Content starts
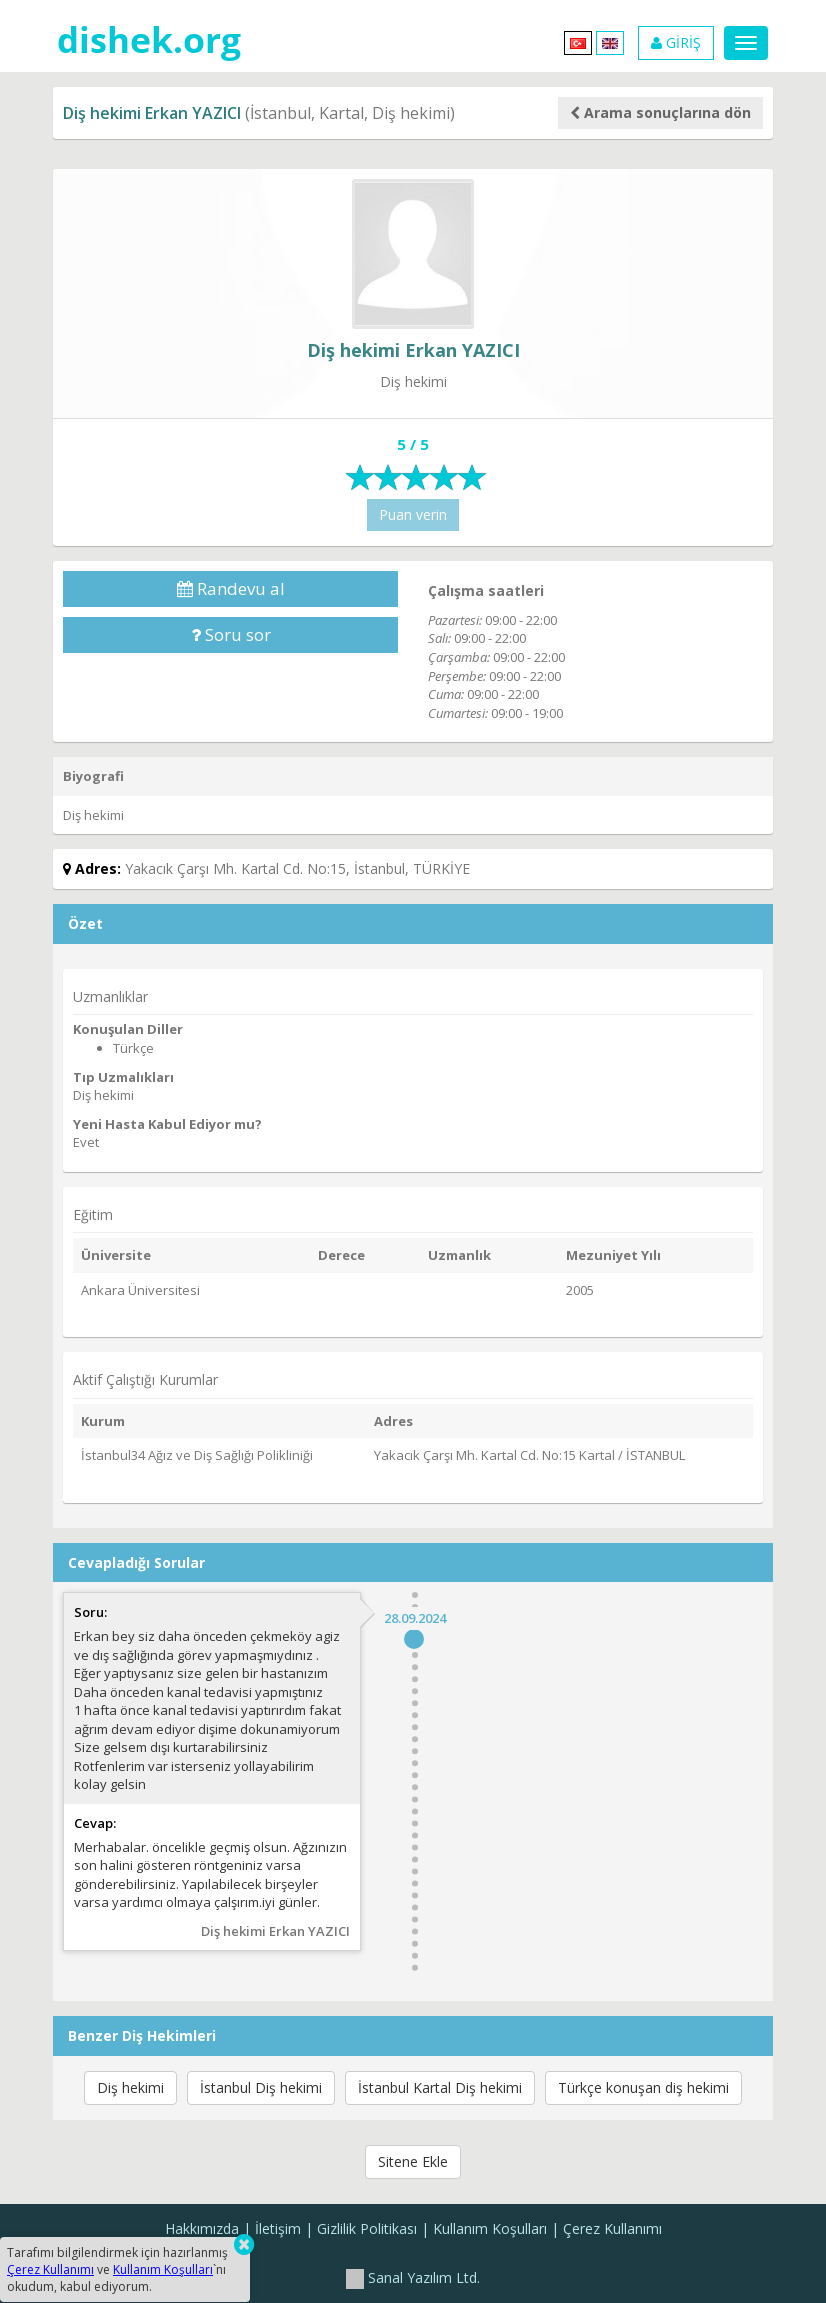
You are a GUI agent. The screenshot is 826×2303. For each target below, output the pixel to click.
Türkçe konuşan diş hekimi (643, 2087)
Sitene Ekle (413, 2161)
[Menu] (746, 43)
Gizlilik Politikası (367, 2228)
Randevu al (231, 588)
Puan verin (413, 514)
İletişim (278, 2228)
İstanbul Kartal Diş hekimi (440, 2087)
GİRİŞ (676, 42)
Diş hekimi (130, 2087)
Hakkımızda (202, 2228)
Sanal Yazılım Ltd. (413, 2277)
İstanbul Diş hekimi (261, 2087)
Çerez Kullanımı (612, 2228)
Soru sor (231, 634)
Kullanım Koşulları (490, 2228)
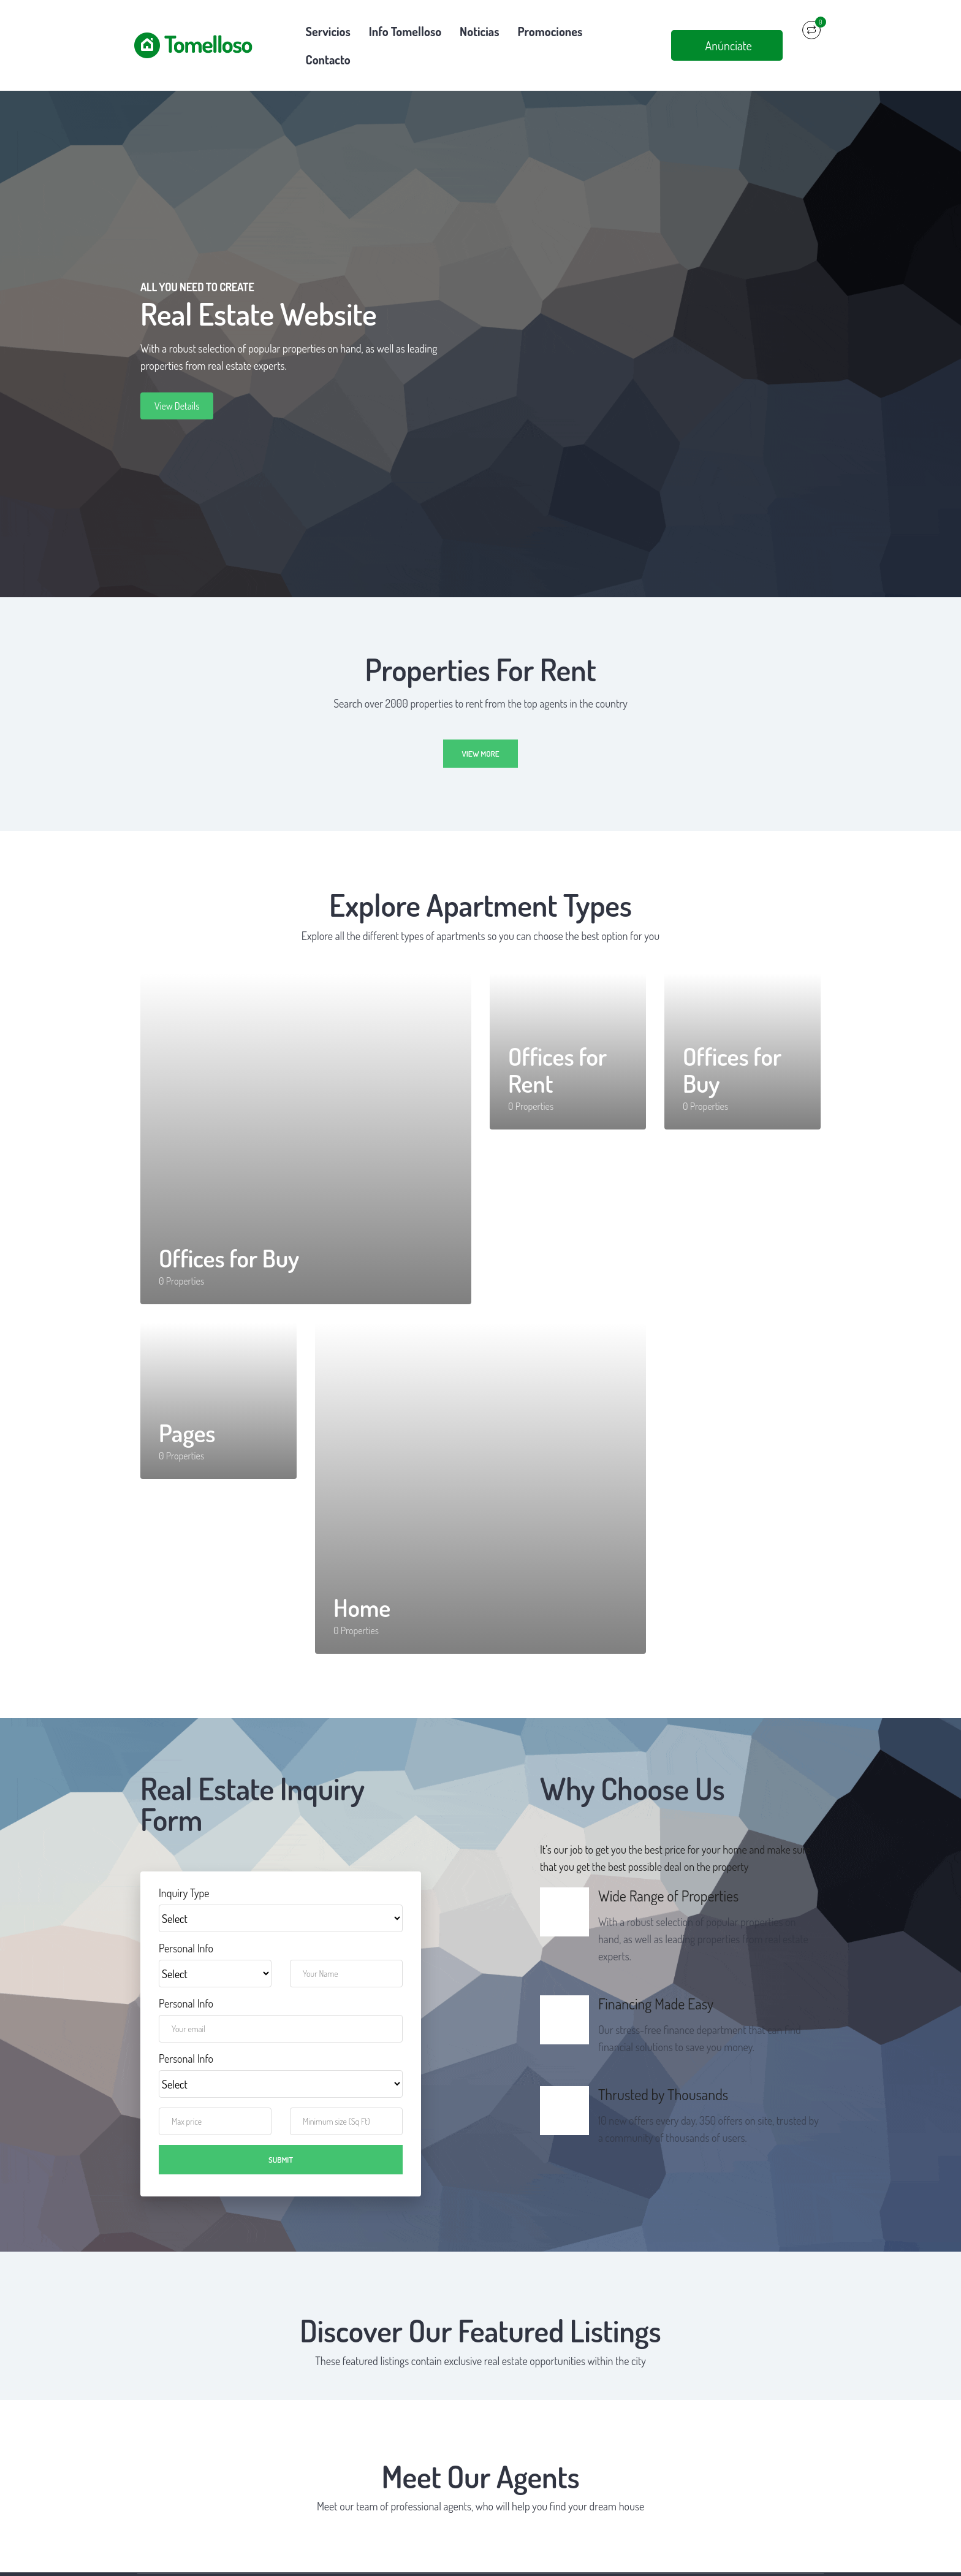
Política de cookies (529, 2561)
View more (480, 725)
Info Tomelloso (405, 31)
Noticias (479, 31)
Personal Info (186, 1920)
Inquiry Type (184, 1865)
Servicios (328, 31)
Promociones (549, 31)
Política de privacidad (451, 2561)
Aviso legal (387, 2561)
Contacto (622, 31)
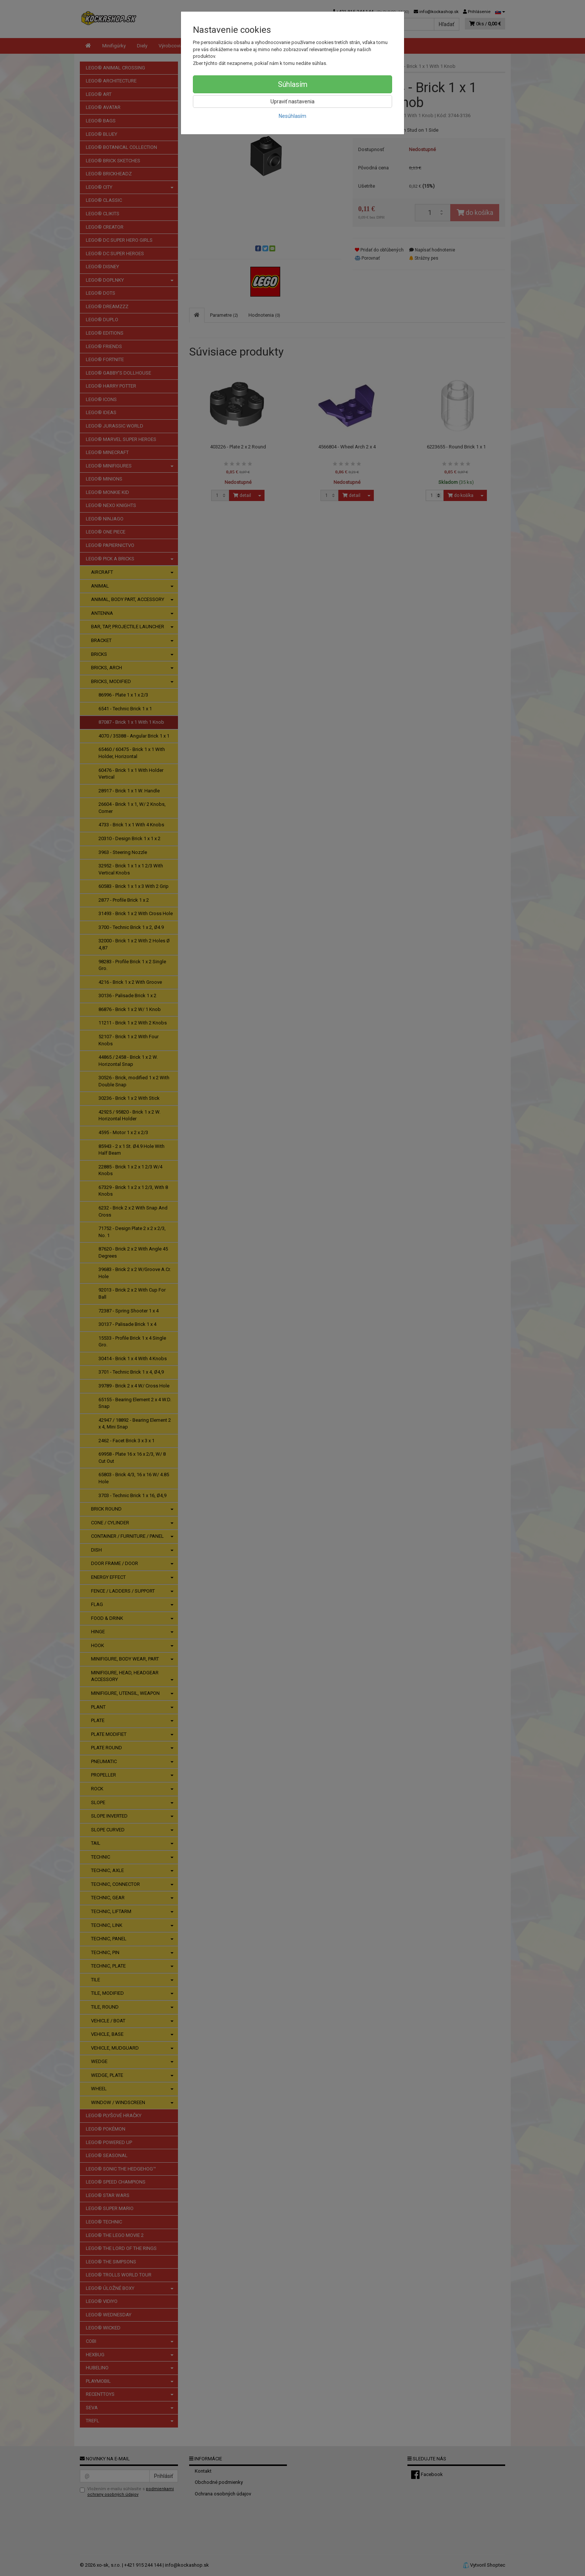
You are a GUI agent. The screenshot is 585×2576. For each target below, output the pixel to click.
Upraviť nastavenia (292, 101)
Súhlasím (292, 84)
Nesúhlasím (292, 116)
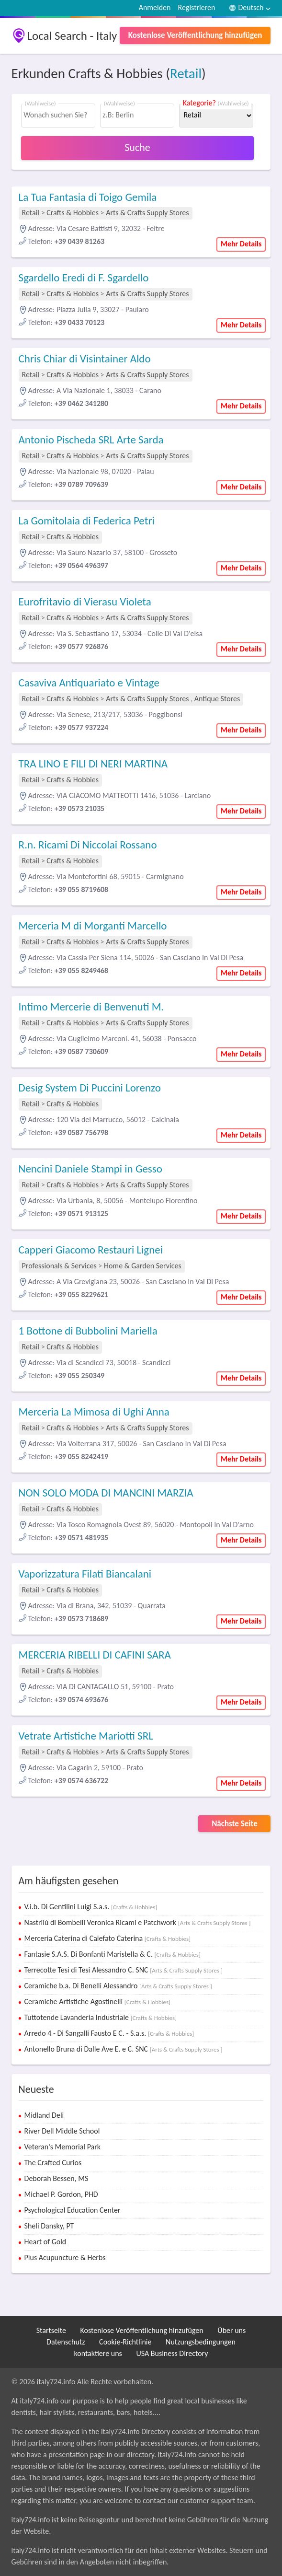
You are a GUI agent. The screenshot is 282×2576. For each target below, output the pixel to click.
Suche (137, 147)
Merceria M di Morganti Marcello (93, 925)
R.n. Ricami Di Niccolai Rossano (88, 844)
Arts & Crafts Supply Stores (147, 212)
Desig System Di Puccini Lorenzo (90, 1087)
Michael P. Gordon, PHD (61, 2194)
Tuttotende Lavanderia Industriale (100, 2017)
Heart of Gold (45, 2241)
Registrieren (196, 7)
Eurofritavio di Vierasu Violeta (85, 601)
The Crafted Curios (53, 2162)
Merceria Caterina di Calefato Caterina (107, 1938)
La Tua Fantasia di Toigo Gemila (88, 197)
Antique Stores (217, 698)
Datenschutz (65, 2341)
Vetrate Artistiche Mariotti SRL (86, 1735)
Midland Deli (44, 2115)
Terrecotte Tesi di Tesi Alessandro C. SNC (123, 1969)
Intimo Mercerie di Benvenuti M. (91, 1006)
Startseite (51, 2330)
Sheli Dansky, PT (49, 2225)
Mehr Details (241, 243)
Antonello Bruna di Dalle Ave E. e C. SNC (123, 2049)
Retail (186, 73)
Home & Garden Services (142, 1265)
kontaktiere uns (98, 2353)
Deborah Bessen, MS (56, 2178)
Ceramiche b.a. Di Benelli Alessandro (118, 1985)
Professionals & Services (59, 1265)
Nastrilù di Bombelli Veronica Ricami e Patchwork (137, 1922)
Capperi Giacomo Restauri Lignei (91, 1249)
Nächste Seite (235, 1824)
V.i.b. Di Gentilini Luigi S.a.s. (91, 1906)
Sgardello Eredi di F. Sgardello (84, 277)
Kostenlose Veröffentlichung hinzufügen (195, 35)
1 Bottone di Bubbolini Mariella (88, 1330)
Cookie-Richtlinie (125, 2341)
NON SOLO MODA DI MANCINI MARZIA (106, 1492)
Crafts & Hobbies (72, 212)
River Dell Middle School (62, 2130)
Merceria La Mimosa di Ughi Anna (94, 1411)
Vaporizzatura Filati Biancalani (85, 1573)
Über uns (231, 2330)
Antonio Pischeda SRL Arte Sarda (91, 439)
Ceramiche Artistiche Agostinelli (97, 2001)
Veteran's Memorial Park (62, 2146)
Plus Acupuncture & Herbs (65, 2257)
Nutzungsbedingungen (201, 2341)
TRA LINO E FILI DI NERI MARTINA (93, 763)
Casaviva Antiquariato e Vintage (89, 682)
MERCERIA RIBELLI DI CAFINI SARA (95, 1654)
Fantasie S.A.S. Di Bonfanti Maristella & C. (112, 1954)
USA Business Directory (172, 2353)
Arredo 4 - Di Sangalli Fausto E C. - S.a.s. (109, 2033)
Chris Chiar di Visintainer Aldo (85, 358)
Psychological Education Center (72, 2210)
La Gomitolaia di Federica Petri (87, 520)
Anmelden (155, 7)
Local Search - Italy (72, 35)
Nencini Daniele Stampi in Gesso (90, 1168)
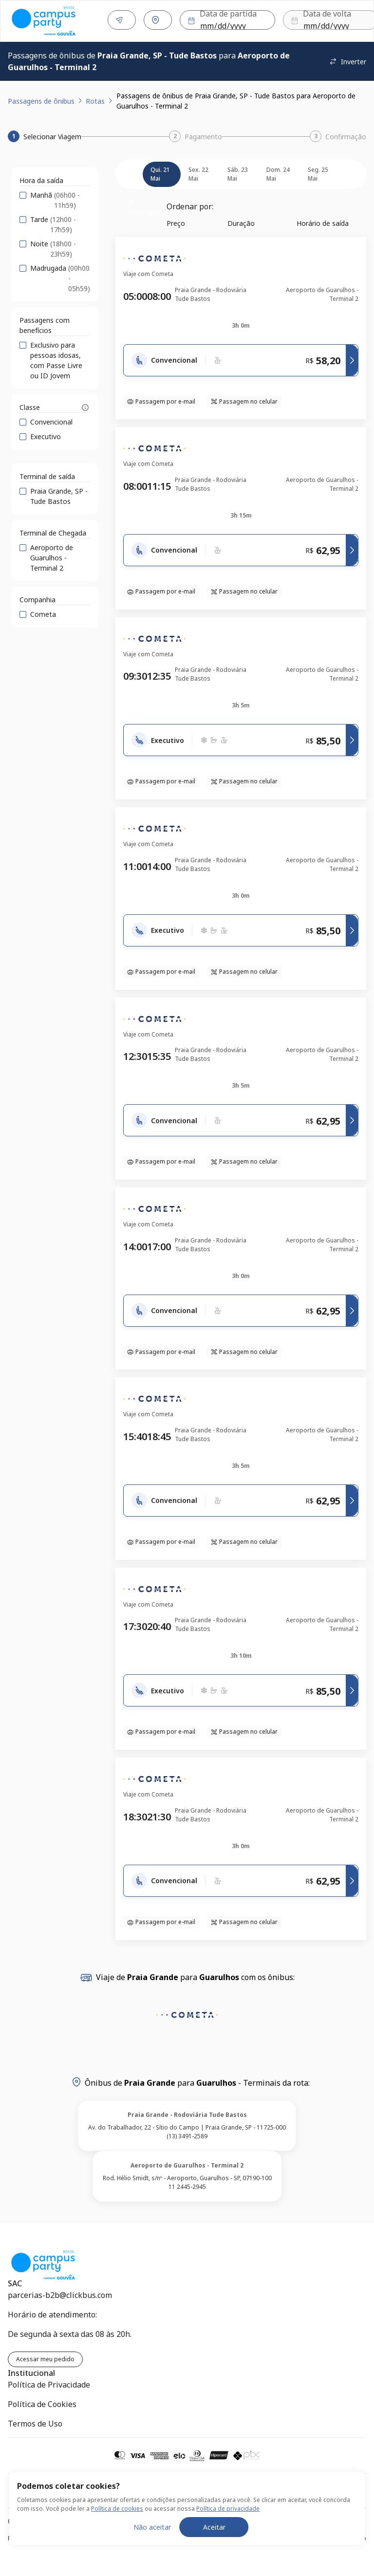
Content ends
EXERCISE DIRECTIONS
Out of the records above, return only the lines from the one with "Personal Info (186, 1920)" through the one with "You are a GUI agent. The screenshot is 282×2576.", exactly, and none of the pictures.

SOLUTION TO THIS EXERCISE
Personal Info (186, 1920)
Inquiry Type (184, 1865)
Servicios (328, 31)
Promociones (549, 31)
Política de privacidad (451, 2561)
Aviso legal (387, 2561)
Contacto (622, 31)
You are a GUI agent. The screenshot is 585×2576. For each target below, output the pixel to click.
Upraviť nastavenia (292, 101)
Súhlasím (292, 84)
Nesúhlasím (292, 116)
You are a GUI agent. The screenshot is 282×2576. For each target below, output the pixel to click.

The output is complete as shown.